Il reprit son aspect calme et doux, comme s’il n’y eût plus à revenir sur une décision de lui. Il revint s’asseoir dans son fauteuil et expliqua:

– Il est impossible que Pardaillan ne connaisse pas l’existence du trésor de Fausta. Je dirai mieux: en dehors de Fausta et de Myrthis, morte, Pardaillan est le seul être humain qui, à l’heure actuelle, sache l’endroit exact où est enfoui ce merveilleux trésor. L’abbesse de Montmartre, sur les terres de qui il a été caché, ignore comme tout le monde en quel endroit de son abbaye il peut se trouver. Le père Coton, qui la dirige, assure qu’elle en est à se demander si ce fameux trésor existe réellement.

– Pourtant, monseigneur, remarqua Goulard, Mme l’abbesse, lorsqu’elle a succédé à Claudine de Beauvilliers, a signé une déclaration par laquelle elle reconnaît que ce trésor est la propriété de la princesse Fausta et s’engage à le livrer à la personne qui, en même temps qu’elle indiquera la cachette, montrera à l’abbesse la bague de fer de Fausta.

– En échange de quoi on lui remettra la somme de deux cent mille livres. Mais depuis vingt ans qu’elle attend, elle en est arrivée à désespérer. Pardaillan sait, lui. Il sait depuis qu’il est revenu d’Espagne, c’est-à-dire depuis bientôt vingt ans… Et jamais cet homme, qui est pauvre, n’a eu l’idée d’aller puiser dans ce monceau d’or et de pierreries qui lui appartient bien un peu, puisqu’il appartient à son fils. Longtemps, j’ai espéré qu’il succomberait à la tentation… alors, il m’eût dévoilé la cachette. Car, depuis ce temps, je fais surveiller l’abbaye. J’ai été déçu. Cet homme est l’honneur et la loyauté incarnés.

Acquaviva demeura un moment songeur, admirant peut-être la force d’âme de cet homme qui avait su résister à la fascination de l’or.

– Aujourd’hui, reprit-il, les choses sont bien changées. Tôt ou tard – et s’il tarde trop, je l’aiderai – Pardaillan apprendra que ce Jehan le Brave est son fils, le fils de Fausta. Le jeune homme mène une existence qui ne pourra pas ne pas choquer les sentiments chevaleresques de son père qui, d’ailleurs, ne me paraît pas avoir la fibre paternelle développée à l’excès. Qu’il le reconnaisse, lui ouvre ses bras, ou se détourne de lui, peu m’importe. Ce qui importe, c’est que, fût-il mille fois plus indigne, le jour où Pardaillan saura que Jehan le Brave, truand et brave, est le fils de Fausta, Pardaillan se croira obligé de le conduire au trésor et de lui dire: «Prends! Ceci est à toi, qui t’est donné par ta mère.» Quitte à lui tourner le dos après.
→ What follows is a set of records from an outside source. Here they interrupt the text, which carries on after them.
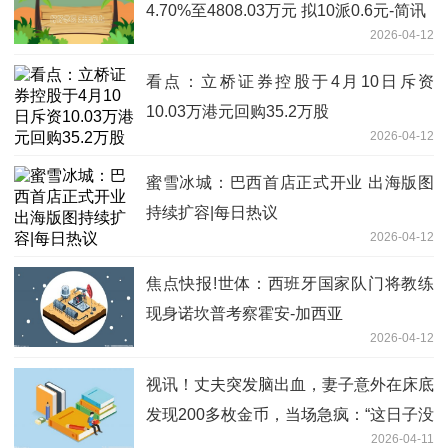
4.70%至4808.03万元 拟10派0.6元-简讯
2026-04-12
看点：立桥证券控股于4月10日斥资
10.03万港元回购35.2万股
2026-04-12
蜜雪冰城：巴西首店正式开业 出海版图
持续扩容|每日热议
2026-04-12
焦点快报!世体：西班牙国家队门将教练
现身诺坎普考察霍安-加西亚
2026-04-12
视讯！丈夫突发脑出血，妻子意外在床底
发现200多枚金币，当场急疯：“这日子没
2026-04-11
法过了”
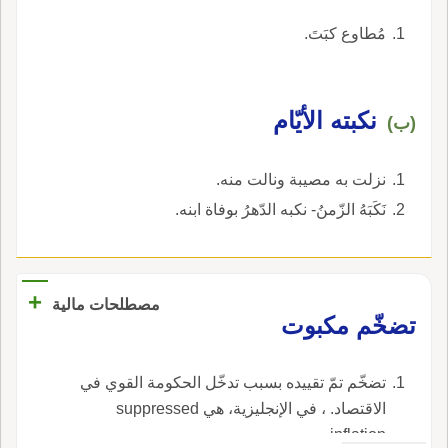
حَزيناً مَكْبُوتاً أَي شديدَ الحُزْن قيل: الأَصل فيه
مَكْبُودٌ، بالدال، أَي أَصابَ الحُزْنُ كَبِدَه، فقل الدال
مُطاوع كبَتَ.
تاء الجوهري: الكَبْتُ الصَرْفُ والإِذْلال، يقال: كَبَتَ
اللهُ العدُوّ أَي صَرَفَه وأَذَلَّه، وكَبَتَه: أَي صَرَعَه لوجهه.
نكبته الأيّام
(ب)
نزلت به مصيبة ونالت منه.
نَكَبَهُ الزّمنُ- نكبه الدّهرُ بوفاة ابنه.
+
مصطلحات مالية
تضخّم مكبوت
تضخّم تمّ تقييده بسبب تدخّل الحكومة القوي في
الاقتصاد. ، في الإنجليزية، هي suppressed
inflation.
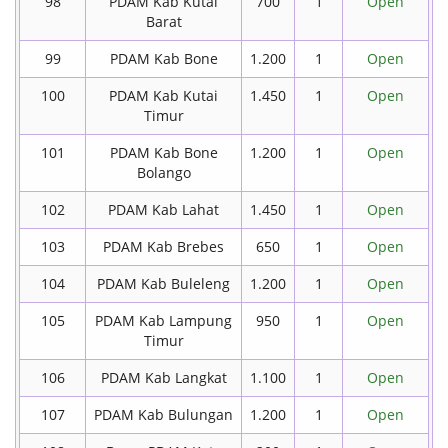
98
PDAM Kab Kutai
700
1
Open
Barat
99
PDAM Kab Bone
1.200
1
Open
100
PDAM Kab Kutai
1.450
1
Open
Timur
101
PDAM Kab Bone
1.200
1
Open
Bolango
102
PDAM Kab Lahat
1.450
1
Open
103
PDAM Kab Brebes
650
1
Open
104
PDAM Kab Buleleng
1.200
1
Open
105
PDAM Kab Lampung
950
1
Open
Timur
106
PDAM Kab Langkat
1.100
1
Open
107
PDAM Kab Bulungan
1.200
1
Open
– Ce jour-là, ajouta Acquaviva avec force, nous serons là, nous!… Et avec cette douceur qui semblait être la dominante de sa physionomie:

– Allez vous reposer, mon fils, vous devez en avoir besoin. Allez. Cinq minutes plus tard, étendu sur l’étroite couchette de la cellule où il était revenu sans bruit, frère Parfait Goulard dormait de ce sommeil profond qui, dit-on, est l’apanage du juste.